A restricted Pandas API for data science learners

Project description

babypandas

A pandas data-analysis library with a restricted API

The pandas library for tabular data analysis is powerful and popular, but perhaps not the easiest to learn: for nearly every task, no matter how simple, there are multiple ways of approaching it. babypandas is a simplified, introductory pandas library that allows for basic tabular data analysis with only a small subset of methods and arguments. This restricted interface is designed to be easier to learn while still demonstrating fundamental principles and allowing for a smooth transition into pandas at a later time.

The chosen methods are meant to align with the methods in Berkeley's datascience module, developed for the data8 course. However, unlike the datascience module, all code written in babypandas is also valid pandas code.

Install

To install babypandas, use pip:

pip install babypandas

Documentation

See the documentation page.

FAQ

Who is this library for?

This library is intended for those wanting an introduction to data science in python, but want a focused, introduction much like what's covered in Berkeley's data8 course. The pandas methods available in this library encourage better Pandas usage through functional programming patterns and method chaining.
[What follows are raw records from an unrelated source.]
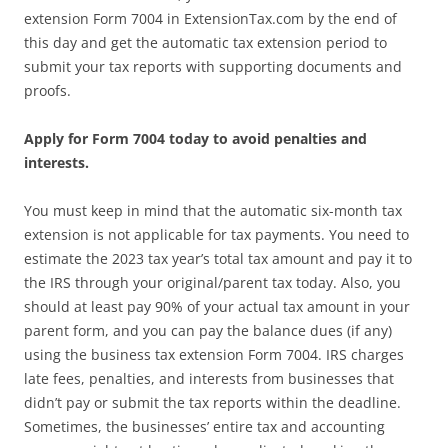
extension Form 7004 in ExtensionTax.com by the end of
this day and get the automatic tax extension period to
submit your tax reports with supporting documents and
proofs.
Apply for Form 7004 today to avoid penalties and
interests.
You must keep in mind that the automatic six-month tax
extension is not applicable for tax payments. You need to
estimate the 2023 tax year’s total tax amount and pay it to
the IRS through your original/parent tax today. Also, you
should at least pay 90% of your actual tax amount in your
parent form, and you can pay the balance dues (if any)
using the business tax extension Form 7004. IRS charges
late fees, penalties, and interests from businesses that
didn’t pay or submit the tax reports within the deadline.
Sometimes, the businesses’ entire tax and accounting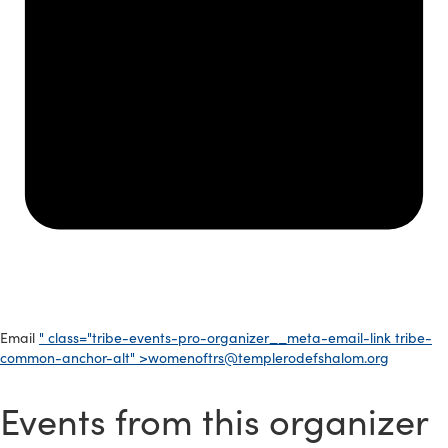
Email
" class="tribe-events-pro-organizer__meta-email-link tribe-
common-anchor-alt" >
womenoftrs@templerodefshalom.org
Events from this organizer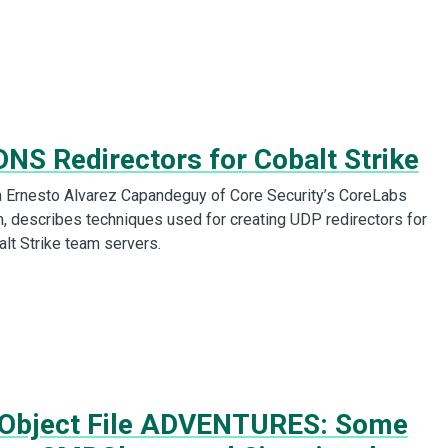
DNS Redirectors for Cobalt Strike
m Ernesto Alvarez Capandeguy of Core Security’s CoreLabs
 describes techniques used for creating UDP redirectors for
alt Strike team servers.
Object File ADVENTURES: Some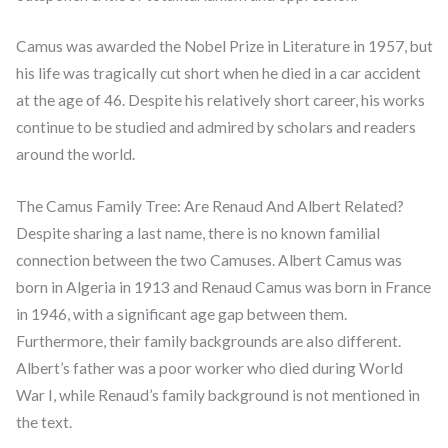
Camus was awarded the Nobel Prize in Literature in 1957, but
his life was tragically cut short when he died in a car accident
at the age of 46. Despite his relatively short career, his works
continue to be studied and admired by scholars and readers
around the world.
The Camus Family Tree: Are Renaud And Albert Related?
Despite sharing a last name, there is no known familial
connection between the two Camuses. Albert Camus was
born in Algeria in 1913 and Renaud Camus was born in France
in 1946, with a significant age gap between them.
Furthermore, their family backgrounds are also different.
Albert’s father was a poor worker who died during World
War I, while Renaud’s family background is not mentioned in
the text.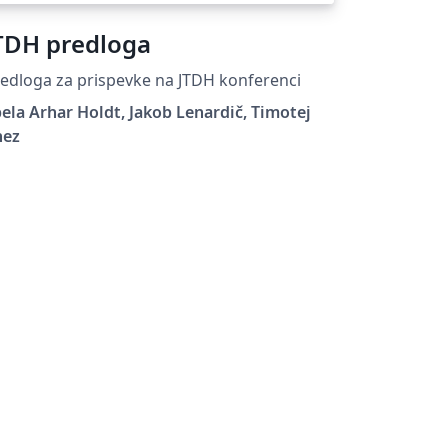
TDH predloga
edloga za prispevke na JTDH konferenci
ela Arhar Holdt, Jakob Lenardič, Timotej
nez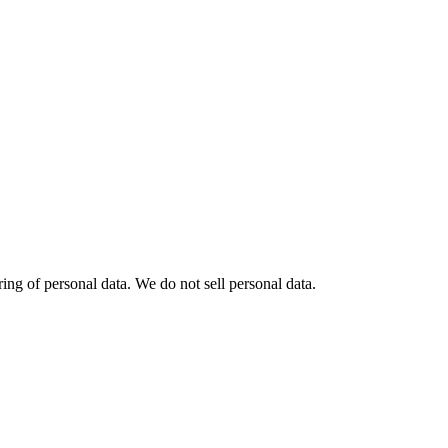
ng of personal data. We do not sell personal data.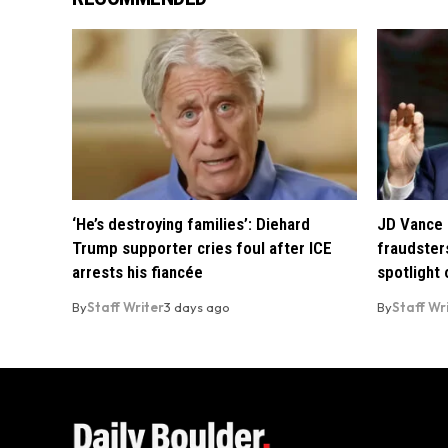
‘He’s destroying families’: Diehard
JD Vance 
Trump supporter cries foul after ICE
fraudsters
arrests his fiancée
spotlight
By
Staff Writer
3 days ago
By
Staff Wr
Why not just use the datascience module?

This library may be prefered over datascience when students will be moving to pandas. While this library serves as a restricted introduction to pandas, it doesn't shy away from some pandas usage patterns that may require care for new programmers:

The frequent use of named function arguments,
The use of boolean arrays (masks) to select rows,
The use of table indices.

How does this library compare to the datascience module?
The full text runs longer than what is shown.